** EXERCISE BRIEF **
Please report how many lines in the data below contain "Elastan". Nothing besides the number should be written.

** GIVEN INFORMATION **
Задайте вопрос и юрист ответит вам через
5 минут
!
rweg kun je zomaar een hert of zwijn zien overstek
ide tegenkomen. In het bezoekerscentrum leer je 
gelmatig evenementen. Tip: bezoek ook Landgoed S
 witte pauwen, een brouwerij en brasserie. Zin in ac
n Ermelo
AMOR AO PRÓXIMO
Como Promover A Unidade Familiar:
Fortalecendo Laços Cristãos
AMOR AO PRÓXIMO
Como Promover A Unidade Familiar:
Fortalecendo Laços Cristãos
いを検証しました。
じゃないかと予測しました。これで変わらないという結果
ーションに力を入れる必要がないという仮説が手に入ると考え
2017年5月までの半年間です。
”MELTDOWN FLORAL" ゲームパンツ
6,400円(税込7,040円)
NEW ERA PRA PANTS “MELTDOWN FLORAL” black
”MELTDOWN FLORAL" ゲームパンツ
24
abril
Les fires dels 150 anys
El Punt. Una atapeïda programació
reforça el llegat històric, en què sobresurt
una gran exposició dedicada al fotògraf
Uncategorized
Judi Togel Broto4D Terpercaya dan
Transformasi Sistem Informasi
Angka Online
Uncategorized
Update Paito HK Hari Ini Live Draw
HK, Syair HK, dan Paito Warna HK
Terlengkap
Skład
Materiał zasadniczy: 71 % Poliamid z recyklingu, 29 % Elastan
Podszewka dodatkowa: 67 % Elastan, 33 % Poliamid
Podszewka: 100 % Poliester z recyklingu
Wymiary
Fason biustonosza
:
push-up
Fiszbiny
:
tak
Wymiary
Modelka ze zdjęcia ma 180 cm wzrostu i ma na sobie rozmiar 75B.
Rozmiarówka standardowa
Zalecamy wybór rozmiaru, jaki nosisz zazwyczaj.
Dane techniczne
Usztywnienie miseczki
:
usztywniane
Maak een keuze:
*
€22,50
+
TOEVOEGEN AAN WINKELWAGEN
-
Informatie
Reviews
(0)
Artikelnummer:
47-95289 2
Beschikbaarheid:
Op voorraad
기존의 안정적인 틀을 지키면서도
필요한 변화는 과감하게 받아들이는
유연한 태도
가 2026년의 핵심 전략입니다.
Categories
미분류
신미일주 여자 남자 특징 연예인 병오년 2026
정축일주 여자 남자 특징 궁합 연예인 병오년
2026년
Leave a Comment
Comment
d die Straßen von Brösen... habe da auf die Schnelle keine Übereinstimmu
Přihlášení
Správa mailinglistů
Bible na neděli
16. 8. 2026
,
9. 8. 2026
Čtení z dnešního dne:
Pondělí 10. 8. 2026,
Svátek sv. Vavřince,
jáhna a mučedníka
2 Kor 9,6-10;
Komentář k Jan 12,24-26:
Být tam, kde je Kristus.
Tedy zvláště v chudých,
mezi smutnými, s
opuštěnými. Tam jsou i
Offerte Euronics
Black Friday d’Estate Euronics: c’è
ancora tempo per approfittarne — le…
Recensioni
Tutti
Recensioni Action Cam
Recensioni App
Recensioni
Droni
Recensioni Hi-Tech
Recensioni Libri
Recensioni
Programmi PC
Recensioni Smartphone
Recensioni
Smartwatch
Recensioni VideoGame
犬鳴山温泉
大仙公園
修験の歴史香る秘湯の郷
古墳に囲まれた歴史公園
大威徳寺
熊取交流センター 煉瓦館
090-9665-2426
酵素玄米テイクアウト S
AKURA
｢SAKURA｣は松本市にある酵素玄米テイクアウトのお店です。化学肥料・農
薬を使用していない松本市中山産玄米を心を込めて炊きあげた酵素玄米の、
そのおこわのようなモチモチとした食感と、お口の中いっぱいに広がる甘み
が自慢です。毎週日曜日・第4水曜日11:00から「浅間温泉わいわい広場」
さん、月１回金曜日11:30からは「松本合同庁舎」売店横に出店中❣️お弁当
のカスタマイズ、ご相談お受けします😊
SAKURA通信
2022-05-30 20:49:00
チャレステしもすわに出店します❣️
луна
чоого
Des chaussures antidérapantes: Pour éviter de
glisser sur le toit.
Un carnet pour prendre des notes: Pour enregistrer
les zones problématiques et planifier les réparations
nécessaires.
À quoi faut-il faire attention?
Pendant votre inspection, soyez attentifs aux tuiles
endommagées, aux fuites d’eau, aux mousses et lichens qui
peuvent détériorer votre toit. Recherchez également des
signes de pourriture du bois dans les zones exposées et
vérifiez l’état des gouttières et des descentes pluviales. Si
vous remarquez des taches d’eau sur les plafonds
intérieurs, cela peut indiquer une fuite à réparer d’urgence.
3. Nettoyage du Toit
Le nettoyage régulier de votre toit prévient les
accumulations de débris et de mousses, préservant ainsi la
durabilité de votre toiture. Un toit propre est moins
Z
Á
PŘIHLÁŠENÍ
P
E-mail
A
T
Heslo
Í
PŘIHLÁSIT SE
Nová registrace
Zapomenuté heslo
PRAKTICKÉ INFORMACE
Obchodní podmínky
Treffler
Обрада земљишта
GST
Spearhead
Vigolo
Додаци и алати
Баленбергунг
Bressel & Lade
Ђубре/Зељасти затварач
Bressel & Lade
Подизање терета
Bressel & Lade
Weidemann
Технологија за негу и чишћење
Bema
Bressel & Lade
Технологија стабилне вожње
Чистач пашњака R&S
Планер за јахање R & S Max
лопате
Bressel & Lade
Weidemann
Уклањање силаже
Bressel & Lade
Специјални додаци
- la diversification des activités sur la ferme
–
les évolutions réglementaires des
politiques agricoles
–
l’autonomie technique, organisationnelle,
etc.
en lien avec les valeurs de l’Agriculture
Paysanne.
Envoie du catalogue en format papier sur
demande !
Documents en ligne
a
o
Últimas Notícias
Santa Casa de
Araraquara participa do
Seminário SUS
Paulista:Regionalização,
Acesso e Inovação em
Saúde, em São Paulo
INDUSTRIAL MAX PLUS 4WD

** ANSWER SPACE **
2